Task brief → Quote every line of the data below as it stands, omitting pictures.

================================

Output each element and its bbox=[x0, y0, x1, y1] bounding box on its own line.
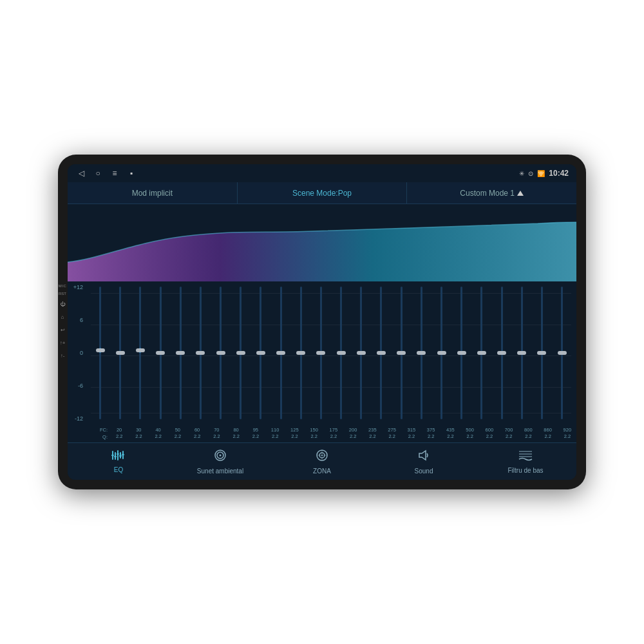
fc-val-2: 40 bbox=[155, 427, 160, 433]
freq-col-23: 920 2.2 bbox=[558, 427, 576, 440]
slider-band-23[interactable] bbox=[553, 284, 571, 422]
slider-band-18[interactable] bbox=[452, 284, 471, 422]
home-side-button[interactable]: ⌂ bbox=[58, 312, 67, 321]
slider-thumb-18[interactable] bbox=[457, 351, 466, 355]
fc-val-17: 435 bbox=[446, 427, 455, 433]
slider-thumb-3[interactable] bbox=[156, 351, 165, 355]
freq-col-4: 60 2.2 bbox=[188, 427, 206, 440]
slider-thumb-20[interactable] bbox=[497, 351, 506, 355]
slider-band-2[interactable] bbox=[131, 284, 149, 422]
slider-band-8[interactable] bbox=[251, 284, 270, 422]
slider-thumb-17[interactable] bbox=[437, 351, 446, 355]
nav-back-button[interactable]: ◁ bbox=[75, 167, 87, 179]
q-val-11: 2.2 bbox=[330, 433, 337, 440]
slider-band-14[interactable] bbox=[372, 284, 390, 422]
slider-track-5 bbox=[200, 287, 202, 419]
slider-band-5[interactable] bbox=[191, 284, 210, 422]
power-button[interactable]: ⏻ bbox=[58, 299, 67, 308]
freq-col-18: 500 2.2 bbox=[461, 427, 479, 440]
slider-thumb-2[interactable] bbox=[136, 348, 145, 352]
slider-track-14 bbox=[380, 287, 382, 419]
slider-thumb-6[interactable] bbox=[216, 351, 225, 355]
q-val-3: 2.2 bbox=[175, 433, 181, 440]
slider-thumb-15[interactable] bbox=[397, 351, 406, 355]
slider-thumb-13[interactable] bbox=[357, 351, 366, 355]
slider-thumb-11[interactable] bbox=[316, 351, 325, 355]
slider-band-11[interactable] bbox=[312, 284, 330, 422]
svg-rect-9 bbox=[119, 455, 122, 457]
slider-thumb-22[interactable] bbox=[537, 351, 546, 355]
tab-filtru[interactable]: Filtru de bas bbox=[475, 443, 576, 480]
label-minus6: -6 bbox=[78, 383, 83, 389]
slider-band-10[interactable] bbox=[292, 284, 310, 422]
slider-thumb-9[interactable] bbox=[276, 351, 285, 355]
slider-thumb-4[interactable] bbox=[176, 351, 185, 355]
slider-thumb-16[interactable] bbox=[417, 351, 426, 355]
nav-home-button[interactable]: ○ bbox=[92, 167, 104, 179]
slider-thumb-10[interactable] bbox=[296, 351, 305, 355]
slider-thumb-5[interactable] bbox=[196, 351, 205, 355]
slider-band-21[interactable] bbox=[513, 284, 531, 422]
slider-band-9[interactable] bbox=[272, 284, 290, 422]
q-val-18: 2.2 bbox=[466, 433, 473, 440]
mic-label: MIC bbox=[59, 284, 67, 288]
vol-down-button[interactable]: ↑- bbox=[58, 351, 67, 360]
slider-band-4[interactable] bbox=[171, 284, 190, 422]
q-val-13: 2.2 bbox=[369, 433, 375, 440]
slider-band-20[interactable] bbox=[492, 284, 511, 422]
slider-thumb-14[interactable] bbox=[377, 351, 386, 355]
mode-implicit[interactable]: Mod implicit bbox=[68, 182, 238, 204]
slider-track-1 bbox=[119, 287, 121, 419]
mode-custom[interactable]: Custom Mode 1 bbox=[407, 182, 576, 204]
side-buttons: MIC RST ⏻ ⌂ ↩ ↑+ ↑- bbox=[57, 284, 68, 360]
slider-band-7[interactable] bbox=[231, 284, 250, 422]
tab-zona[interactable]: ZONA bbox=[271, 443, 373, 480]
vol-up-button[interactable]: ↑+ bbox=[58, 338, 67, 347]
q-val-15: 2.2 bbox=[408, 433, 415, 440]
freq-col-9: 125 2.2 bbox=[285, 427, 303, 440]
slider-track-9 bbox=[280, 287, 282, 419]
slider-band-12[interactable] bbox=[332, 284, 350, 422]
freq-col-16: 375 2.2 bbox=[422, 427, 440, 440]
tab-eq-label: EQ bbox=[114, 466, 123, 473]
slider-thumb-21[interactable] bbox=[517, 351, 526, 355]
tab-eq[interactable]: EQ bbox=[68, 443, 169, 480]
slider-band-6[interactable] bbox=[211, 284, 230, 422]
fc-val-0: 20 bbox=[117, 427, 122, 433]
slider-band-17[interactable] bbox=[432, 284, 451, 422]
slider-band-15[interactable] bbox=[392, 284, 411, 422]
freq-col-15: 315 2.2 bbox=[402, 427, 421, 440]
mode-scene[interactable]: Scene Mode:Pop bbox=[238, 182, 408, 204]
tab-sunet[interactable]: Sunet ambiental bbox=[169, 443, 271, 480]
back-side-button[interactable]: ↩ bbox=[58, 325, 67, 334]
slider-thumb-12[interactable] bbox=[337, 351, 346, 355]
q-val-1: 2.2 bbox=[135, 433, 142, 440]
nav-menu-button[interactable]: ≡ bbox=[109, 167, 120, 179]
slider-thumb-19[interactable] bbox=[477, 351, 486, 355]
eq-sliders-container bbox=[86, 281, 576, 424]
slider-thumb-1[interactable] bbox=[116, 351, 125, 355]
slider-band-13[interactable] bbox=[352, 284, 370, 422]
freq-col-7: 95 2.2 bbox=[247, 427, 265, 440]
slider-band-1[interactable] bbox=[111, 284, 129, 422]
slider-thumb-23[interactable] bbox=[558, 351, 567, 355]
slider-band-19[interactable] bbox=[472, 284, 491, 422]
slider-band-0[interactable] bbox=[91, 284, 109, 422]
slider-band-3[interactable] bbox=[151, 284, 170, 422]
freq-col-5: 70 2.2 bbox=[207, 427, 225, 440]
slider-track-11 bbox=[320, 287, 322, 419]
slider-band-22[interactable] bbox=[533, 284, 551, 422]
nav-recent-button[interactable]: ▪ bbox=[126, 167, 137, 179]
slider-thumb-7[interactable] bbox=[236, 351, 245, 355]
slider-thumb-0[interactable] bbox=[96, 348, 105, 352]
slider-track-2 bbox=[139, 287, 141, 419]
q-val-20: 2.2 bbox=[506, 433, 512, 440]
q-val-5: 2.2 bbox=[213, 433, 220, 440]
slider-thumb-8[interactable] bbox=[256, 351, 265, 355]
eq-visualization bbox=[68, 204, 576, 281]
tab-sound[interactable]: Sound bbox=[373, 443, 475, 480]
slider-band-16[interactable] bbox=[412, 284, 431, 422]
q-label: Q: bbox=[102, 433, 108, 440]
bottom-nav: EQ Sunet ambiental bbox=[68, 442, 576, 480]
q-val-0: 2.2 bbox=[116, 433, 122, 440]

================================

Exercise output →
Output each element and its bbox=[x0, y0, x1, y1] bounding box on its own line.
fc-val-2: 40 bbox=[155, 427, 160, 433]
freq-col-23: 920 2.2 bbox=[558, 427, 576, 440]
slider-band-23[interactable] bbox=[553, 284, 571, 422]
slider-band-18[interactable] bbox=[452, 284, 471, 422]
home-side-button[interactable]: ⌂ bbox=[58, 312, 67, 321]
slider-thumb-18[interactable] bbox=[457, 351, 466, 355]
fc-val-17: 435 bbox=[446, 427, 455, 433]
slider-thumb-3[interactable] bbox=[156, 351, 165, 355]
freq-col-4: 60 2.2 bbox=[188, 427, 206, 440]
slider-thumb-20[interactable] bbox=[497, 351, 506, 355]
slider-band-2[interactable] bbox=[131, 284, 149, 422]
slider-band-8[interactable] bbox=[251, 284, 270, 422]
slider-thumb-17[interactable] bbox=[437, 351, 446, 355]
nav-back-button[interactable]: ◁ bbox=[75, 167, 87, 179]
q-val-11: 2.2 bbox=[330, 433, 337, 440]
slider-band-14[interactable] bbox=[372, 284, 390, 422]
slider-track-5 bbox=[200, 287, 202, 419]
slider-band-5[interactable] bbox=[191, 284, 210, 422]
power-button[interactable]: ⏻ bbox=[58, 299, 67, 308]
freq-col-18: 500 2.2 bbox=[461, 427, 479, 440]
slider-thumb-2[interactable] bbox=[136, 348, 145, 352]
slider-track-14 bbox=[380, 287, 382, 419]
slider-thumb-6[interactable] bbox=[216, 351, 225, 355]
q-val-3: 2.2 bbox=[175, 433, 181, 440]
slider-thumb-15[interactable] bbox=[397, 351, 406, 355]
slider-thumb-13[interactable] bbox=[357, 351, 366, 355]
slider-thumb-11[interactable] bbox=[316, 351, 325, 355]
slider-band-11[interactable] bbox=[312, 284, 330, 422]
svg-rect-9 bbox=[119, 455, 122, 457]
slider-thumb-22[interactable] bbox=[537, 351, 546, 355]
tab-filtru[interactable]: Filtru de bas bbox=[475, 443, 576, 480]
label-minus6: -6 bbox=[78, 383, 83, 389]
slider-band-10[interactable] bbox=[292, 284, 310, 422]
slider-thumb-9[interactable] bbox=[276, 351, 285, 355]
slider-thumb-4[interactable] bbox=[176, 351, 185, 355]
slider-thumb-16[interactable] bbox=[417, 351, 426, 355]
nav-home-button[interactable]: ○ bbox=[92, 167, 104, 179]
slider-thumb-10[interactable] bbox=[296, 351, 305, 355]
slider-thumb-5[interactable] bbox=[196, 351, 205, 355]
slider-band-21[interactable] bbox=[513, 284, 531, 422]
slider-band-9[interactable] bbox=[272, 284, 290, 422]
q-val-18: 2.2 bbox=[466, 433, 473, 440]
mic-label: MIC bbox=[59, 284, 67, 288]
vol-down-button[interactable]: ↑- bbox=[58, 351, 67, 360]
slider-band-4[interactable] bbox=[171, 284, 190, 422]
q-val-13: 2.2 bbox=[369, 433, 375, 440]
slider-band-20[interactable] bbox=[492, 284, 511, 422]
slider-thumb-14[interactable] bbox=[377, 351, 386, 355]
mode-implicit[interactable]: Mod implicit bbox=[68, 182, 238, 204]
slider-track-1 bbox=[119, 287, 121, 419]
mode-custom[interactable]: Custom Mode 1 bbox=[407, 182, 576, 204]
side-buttons: MIC RST ⏻ ⌂ ↩ ↑+ ↑- bbox=[57, 284, 68, 360]
slider-band-7[interactable] bbox=[231, 284, 250, 422]
tab-zona[interactable]: ZONA bbox=[271, 443, 373, 480]
vol-up-button[interactable]: ↑+ bbox=[58, 338, 67, 347]
q-val-15: 2.2 bbox=[408, 433, 415, 440]
freq-col-9: 125 2.2 bbox=[285, 427, 303, 440]
slider-track-9 bbox=[280, 287, 282, 419]
slider-band-12[interactable] bbox=[332, 284, 350, 422]
freq-col-16: 375 2.2 bbox=[422, 427, 440, 440]
tab-eq-label: EQ bbox=[114, 466, 123, 473]
slider-thumb-21[interactable] bbox=[517, 351, 526, 355]
tab-eq[interactable]: EQ bbox=[68, 443, 169, 480]
slider-band-6[interactable] bbox=[211, 284, 230, 422]
fc-val-0: 20 bbox=[117, 427, 122, 433]
slider-band-17[interactable] bbox=[432, 284, 451, 422]
slider-band-15[interactable] bbox=[392, 284, 411, 422]
freq-col-15: 315 2.2 bbox=[402, 427, 421, 440]
mode-scene[interactable]: Scene Mode:Pop bbox=[238, 182, 408, 204]
tab-sunet[interactable]: Sunet ambiental bbox=[169, 443, 271, 480]
back-side-button[interactable]: ↩ bbox=[58, 325, 67, 334]
slider-thumb-12[interactable] bbox=[337, 351, 346, 355]
q-val-1: 2.2 bbox=[135, 433, 142, 440]
nav-menu-button[interactable]: ≡ bbox=[109, 167, 120, 179]
slider-thumb-19[interactable] bbox=[477, 351, 486, 355]
eq-sliders-container bbox=[86, 281, 576, 424]
slider-thumb-1[interactable] bbox=[116, 351, 125, 355]
slider-band-13[interactable] bbox=[352, 284, 370, 422]
freq-col-7: 95 2.2 bbox=[247, 427, 265, 440]
slider-band-1[interactable] bbox=[111, 284, 129, 422]
slider-thumb-23[interactable] bbox=[558, 351, 567, 355]
slider-band-19[interactable] bbox=[472, 284, 491, 422]
slider-band-0[interactable] bbox=[91, 284, 109, 422]
slider-band-3[interactable] bbox=[151, 284, 170, 422]
freq-col-5: 70 2.2 bbox=[207, 427, 225, 440]
slider-track-11 bbox=[320, 287, 322, 419]
slider-band-22[interactable] bbox=[533, 284, 551, 422]
nav-recent-button[interactable]: ▪ bbox=[126, 167, 137, 179]
slider-thumb-7[interactable] bbox=[236, 351, 245, 355]
slider-thumb-0[interactable] bbox=[96, 348, 105, 352]
slider-track-2 bbox=[139, 287, 141, 419]
q-val-20: 2.2 bbox=[506, 433, 512, 440]
q-val-5: 2.2 bbox=[213, 433, 220, 440]
slider-thumb-8[interactable] bbox=[256, 351, 265, 355]
eq-visualization bbox=[68, 204, 576, 281]
tab-sound[interactable]: Sound bbox=[373, 443, 475, 480]
slider-band-16[interactable] bbox=[412, 284, 431, 422]
q-label: Q: bbox=[102, 433, 108, 440]
bottom-nav: EQ Sunet ambiental bbox=[68, 442, 576, 480]
q-val-0: 2.2 bbox=[116, 433, 122, 440]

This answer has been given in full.